Between April 2018 and the end of March 2019 the total carbon footprint was: 17,382 kgCO2e.
When we break that down per scope it looks like this:
- Scope 1: 0 (we don’t have any energy sources ourselves).
- Scope 2: 1,051 kgCO2e (this includes energy usage during meetups and equipment use).
- Scope 3: 16,331 kgCO2e (this includes home energy usage and travel).
This didn’t really come as a surprise to us. Even though we are a remote company and work from home (or locally) most of the time, the two annual meetups mean that the whole team will travel to a location in Europe which most of the time involves a flight (or two for some of our intercontinental team members).
Now that we have an actual figure and understanding of our company carbon footprint it means we can act on it to try and improve it.
We’re still in the process of working on this, but some of the actions we have taken so far are:
- Use the above method to track our ongoing carbon footprint for the current tax year which will allow us to compare it quickly to the previous year(s).
- Out of the two annual meetups we will make sure that at least one of them will be held in the UK. Since we have more team members based in the UK it will allow them to travel to the meetup without flying.
And for the other meetup we will try to choose a location in Europe that requires the least amount of flights (so ideally direct flights only) and has the option for some team members to travel there by cleaner means of transport like the train.
- When buying new equipment we try to buy refurbished products first.
Hopefully these steps will help us reduce our carbon footprint over the next few years.
There are a lot of challenges with offsetting, but the reality is that it is an important step - so long as we don’t let it limit our efforts to reduce. We were also really intrigued by the concept of Carbon Syncing proposed by Tom at WholeGrain Digital, maybe that is something we’ll come back to next year.

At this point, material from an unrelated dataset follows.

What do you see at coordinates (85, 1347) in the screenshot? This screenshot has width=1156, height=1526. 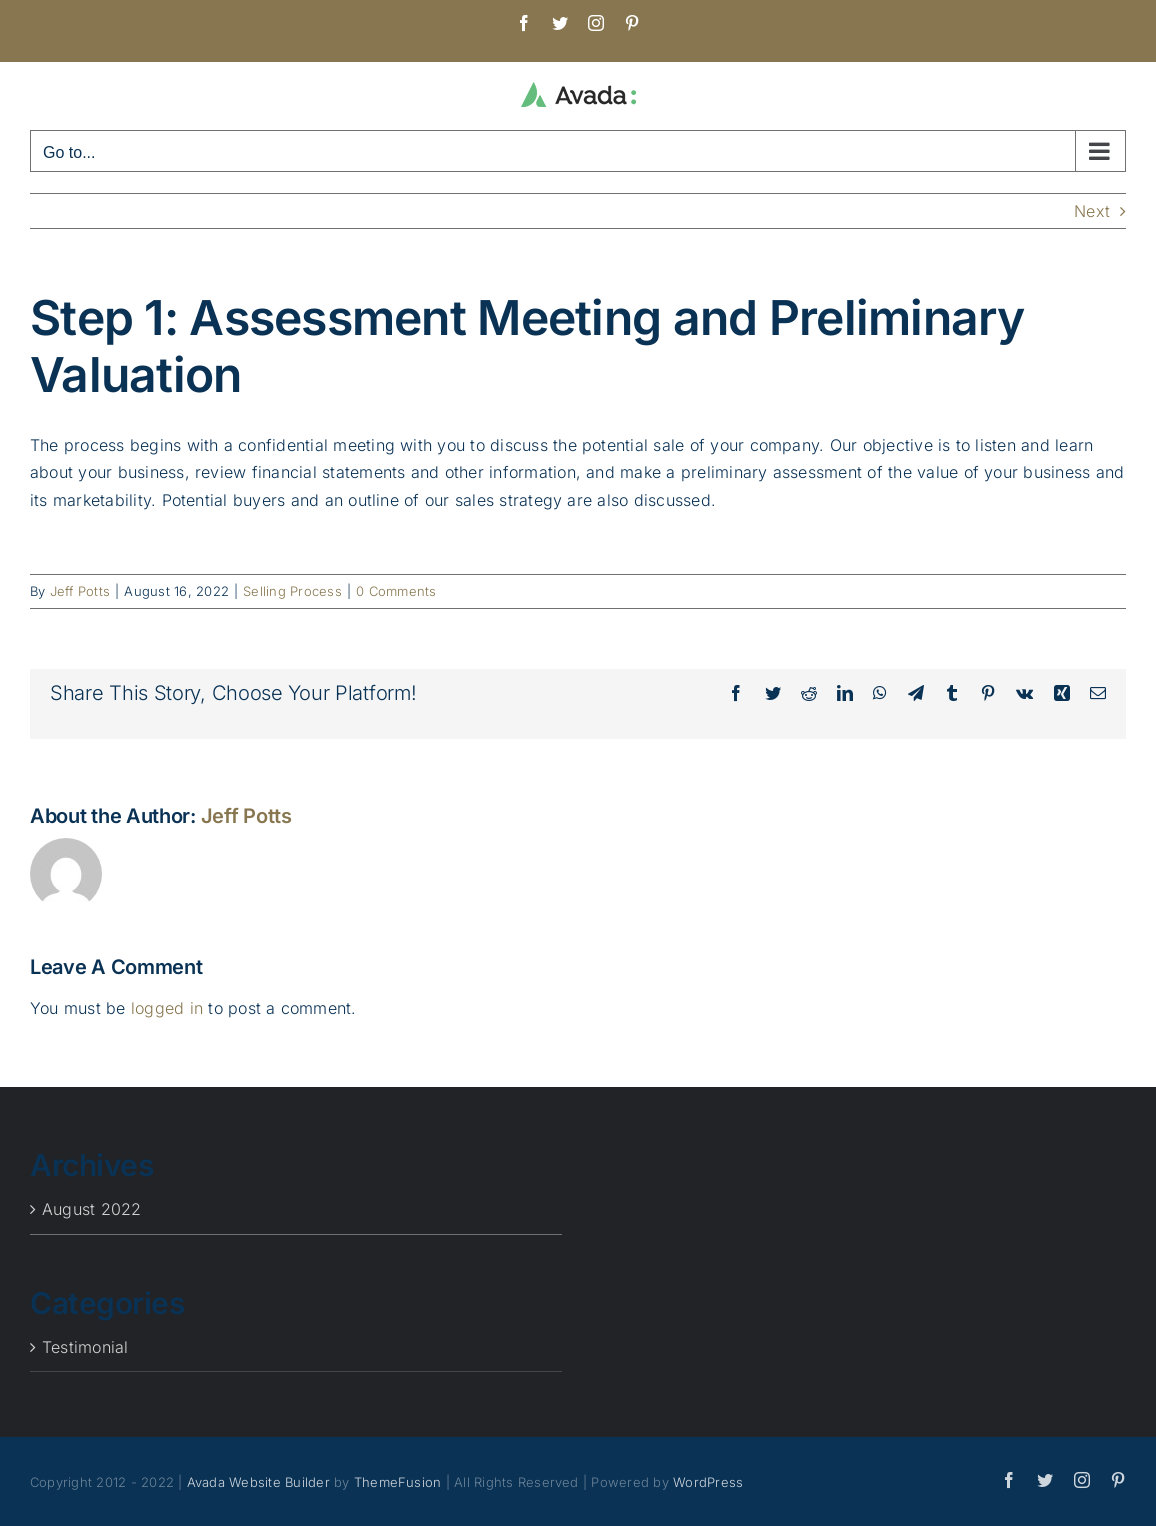 I see `Testimonial` at bounding box center [85, 1347].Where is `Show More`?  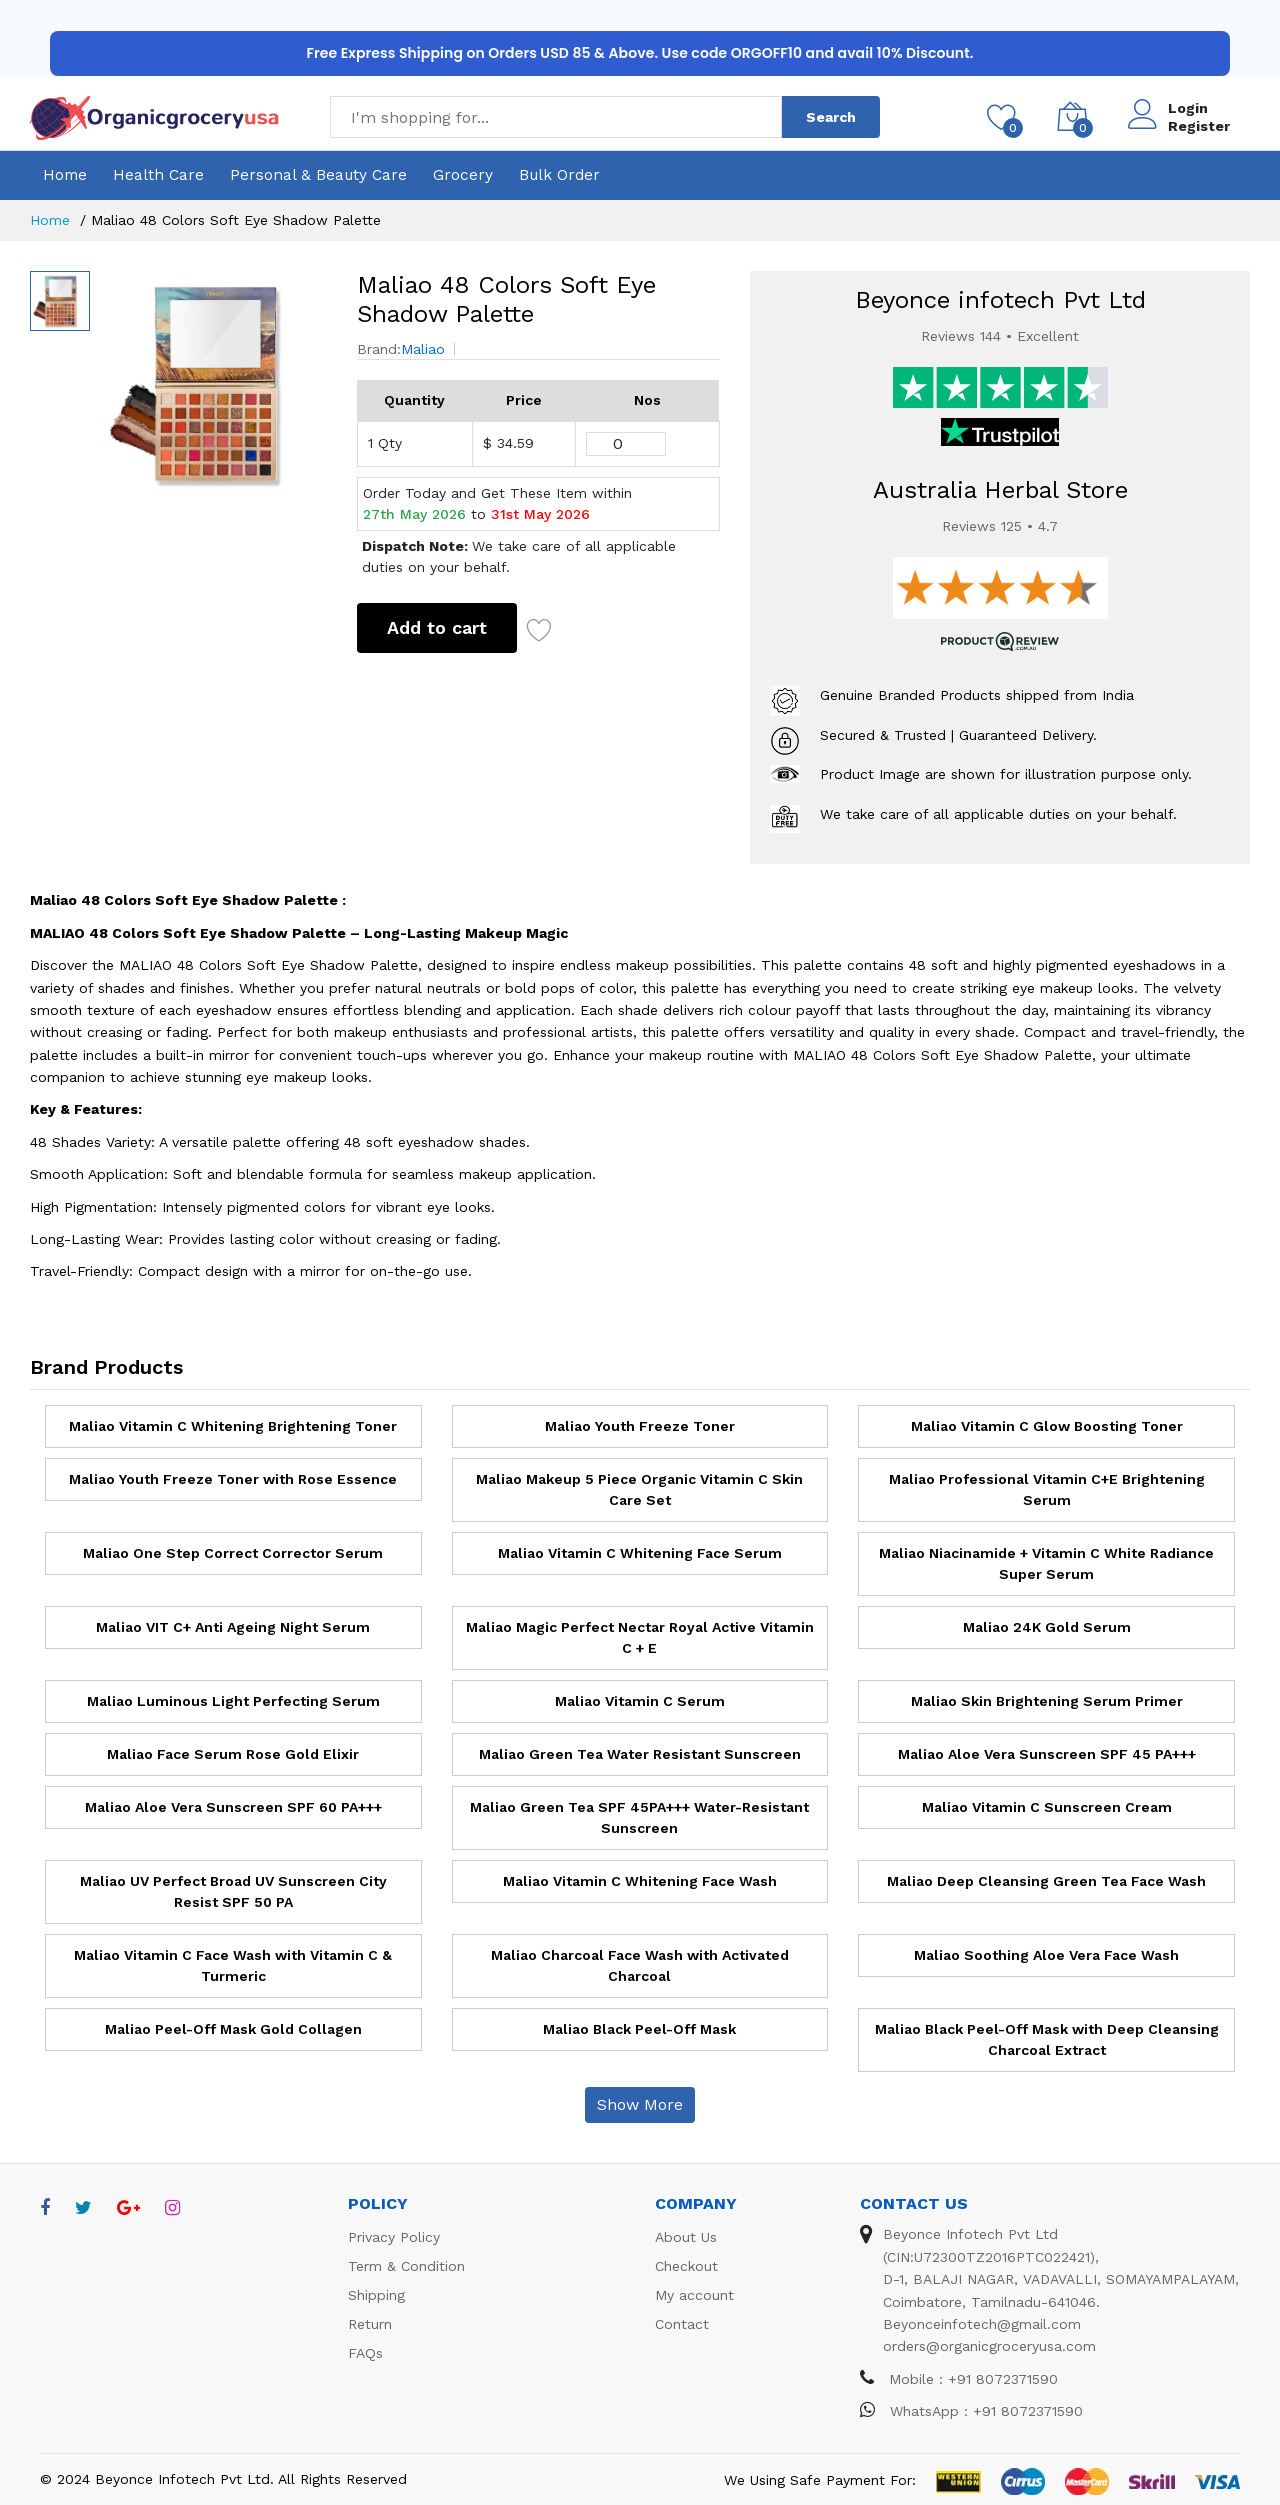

- We have offset our carbon footprint for the 2018-2019 tax year by contributing to the carbon offset programme of ClimateCare and also by starting a grove of trees in the Scottish Highlands with a rewilding project by Trees For Life (so effectively we have offset our carbon footprint for the year twice).
It definitely has been an interesting experience for everyone to gather the data and think more about the choices we make as a team.